If you take (NATURAL) ANIMAL AND PREFERRED FOOD ADDITION, then you get a table that lists for each animal its type and its preferred food.
You want this combination to be “valid” for each individual animal, where “valid” means “appear on the list of valid animal / food type combinations listed in the PRODUCTS section.
So, you have a restriction that is somewhat similar to FK, but this time the “foreign key” appears not in the base table, but in the union of two tables. For this type of constraint, the SQL language has CHECK and ASSERTIONS constraints.
The ASSERTION version is the simplest. This is a limitation (I was somewhat liberal with attribute names in order to avoid simply renaming attributes that obfuscate the point)
CREATE ASSERTION <name for your constraint here> CHECK NOT EXISTS (SELECT ANIMAL_TYPE, FOOD_TYPE FROM ANIMALS NATURAL JOIN PREF_FOOD WHERE (ANIMAL_TYPE, FOOD_TYPE) NOT IN SELECT ANIMAL_TYPE, FOOD_TYPE FROM FOOD_TYPE);
But your average SQL engine will not support ASSERTION. Therefore, you should use CHECK restrictions. For example, for the PREF_FOOD table, the CHECK constraint you need might look something like this:
CHECK EXISTS (SELECT 1 FROM FOOD NATURAL JOIN ANIMAL WHERE ANIMAL_TYPE = <animal type of inserted row> AND FOOD_TYPE = <food type of inserted row>);
In theory, this should be sufficient to enforce your constraint, but then your average SQL engine will not support this CHECK constraint again due to references to tables other than the constraint defined.

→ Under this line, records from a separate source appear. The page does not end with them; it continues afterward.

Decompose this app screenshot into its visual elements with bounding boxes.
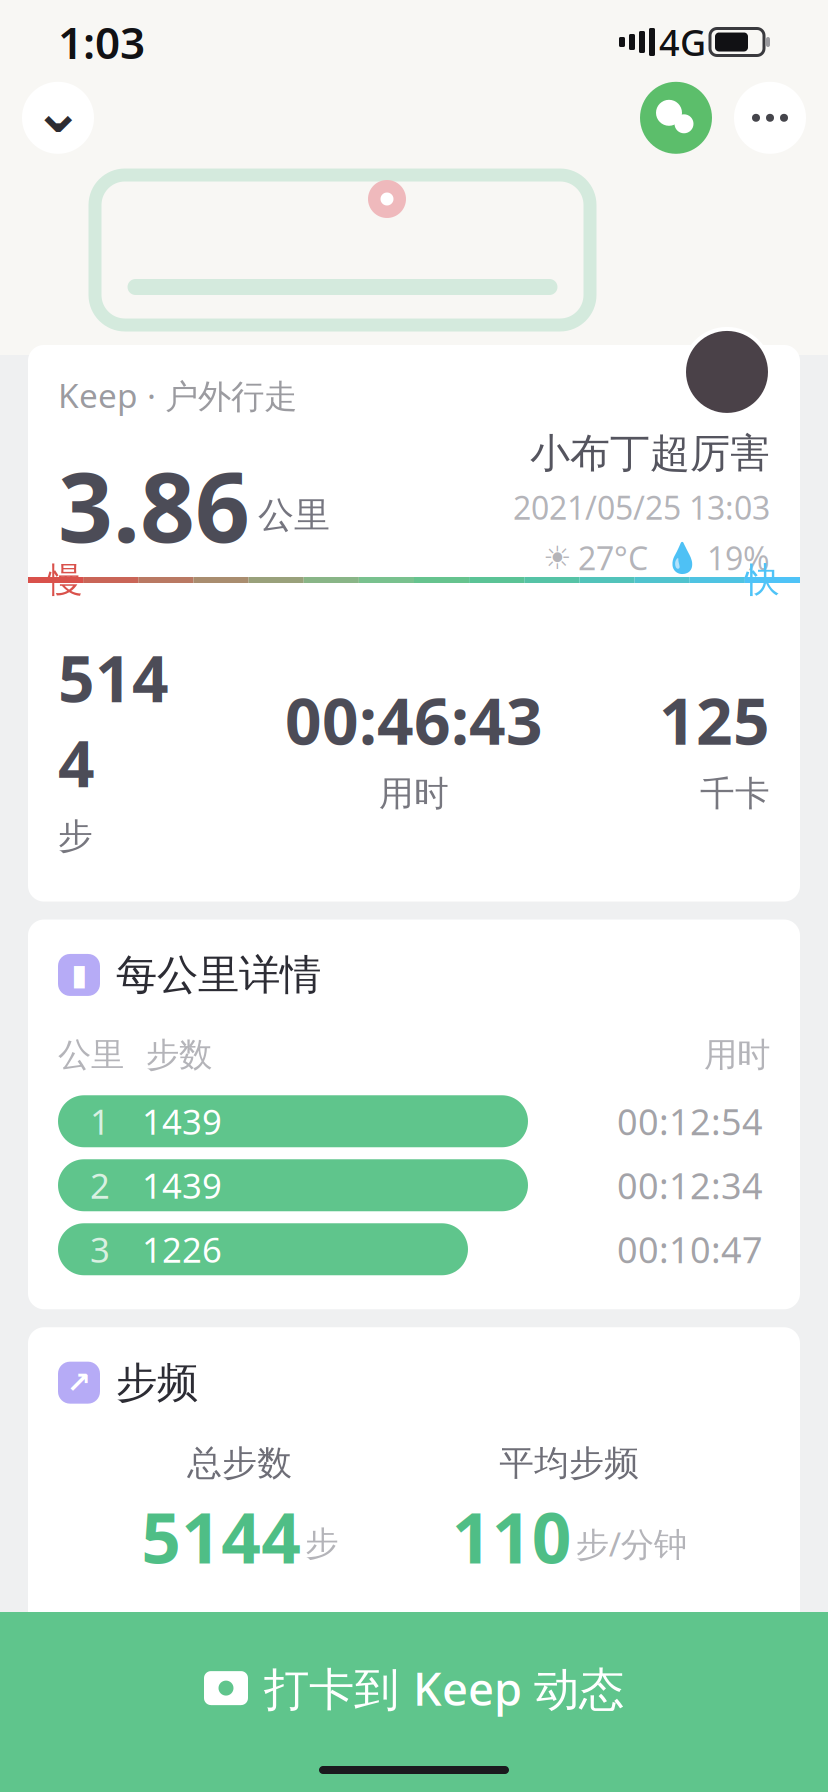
staticText: 00:10:47 bbox=[617, 1225, 763, 1273]
staticText: 1 bbox=[90, 1098, 110, 1144]
staticText: 3.86 bbox=[58, 442, 250, 569]
staticText: 125 bbox=[659, 678, 770, 762]
staticText: 1439 bbox=[142, 1162, 222, 1208]
staticText: 平均步频 bbox=[499, 1442, 639, 1485]
button[interactable]: Collapse bbox=[22, 76, 94, 160]
staticText: 💧 bbox=[664, 541, 701, 575]
staticText: ⌄ bbox=[32, 76, 84, 146]
staticText: 00:12:34 bbox=[617, 1161, 763, 1209]
staticText: 用时 bbox=[704, 1034, 770, 1075]
staticText: 00:12:54 bbox=[617, 1097, 763, 1145]
staticText: 19% bbox=[707, 537, 770, 579]
staticText: 快 bbox=[745, 559, 780, 601]
staticText: 步/分钟 bbox=[576, 1522, 687, 1566]
staticText: ☀ bbox=[543, 540, 572, 576]
staticText: 慢 bbox=[48, 559, 83, 601]
staticText: 1226 bbox=[142, 1226, 222, 1272]
staticText: Keep · 户外行走 bbox=[58, 373, 297, 417]
staticText: 3 bbox=[90, 1226, 110, 1272]
staticText: 每公里详情 bbox=[116, 950, 321, 1000]
staticText: 公里 bbox=[58, 1034, 124, 1075]
staticText: ↗ bbox=[66, 1366, 92, 1399]
button[interactable]: Share to WeChat bbox=[640, 82, 712, 154]
button[interactable]: More options bbox=[734, 82, 806, 154]
staticText: 步 bbox=[305, 1523, 338, 1564]
staticText: 步数 bbox=[146, 1034, 212, 1075]
staticText: 小布丁超厉害 bbox=[530, 429, 770, 478]
staticText: 27°C bbox=[578, 537, 648, 579]
staticText: 步 bbox=[58, 815, 93, 858]
staticText: 2021/05/25 13:03 bbox=[513, 486, 770, 529]
staticText: 打卡到 Keep 动态 bbox=[264, 1658, 624, 1718]
button[interactable]: 打卡到 Keep 动态 bbox=[0, 1612, 828, 1792]
staticText: 总步数 bbox=[187, 1442, 292, 1485]
staticText: 用时 bbox=[379, 772, 449, 815]
staticText: 千卡 bbox=[700, 772, 770, 815]
staticText: 步频 bbox=[116, 1357, 198, 1408]
staticText: 1:03 bbox=[58, 13, 145, 71]
staticText: 4G bbox=[659, 18, 706, 66]
staticText: 2 bbox=[90, 1162, 110, 1208]
staticText: 1439 bbox=[142, 1098, 222, 1144]
staticText: 5144 bbox=[141, 1491, 301, 1583]
staticText: 00:46:43 bbox=[285, 678, 543, 762]
staticText: 110 bbox=[452, 1491, 572, 1583]
staticText: ▮ bbox=[71, 958, 87, 992]
staticText: 公里 bbox=[258, 493, 330, 537]
staticText: 5144 bbox=[58, 635, 169, 805]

Thus, you have options to resort to rather complex (*) settings, such as catcall, or to force a restriction using triggers (and you will have to write quite a lot (at least three or six) thought about this in detail), and your the next best option is to provide this in the application code, and once again there will be three or six (more or less) different places where the same number of different checks should be implemented.
In all of these three scenarios, you will most likely want to document the existence of the constraint, and what exactly is being discussed, in some other place. None of the three will become very obvious to a third party reading this design what this means.
(*) "complex" may not be the right word, but note that such solutions rely on intentional redundancy , so it intentionally goes below 3NF with the design . This means that your design undergoes anomaly updates, which means that it will be more difficult for the user to update the database and maintain its consistency (precisely because of deliberate redundancy).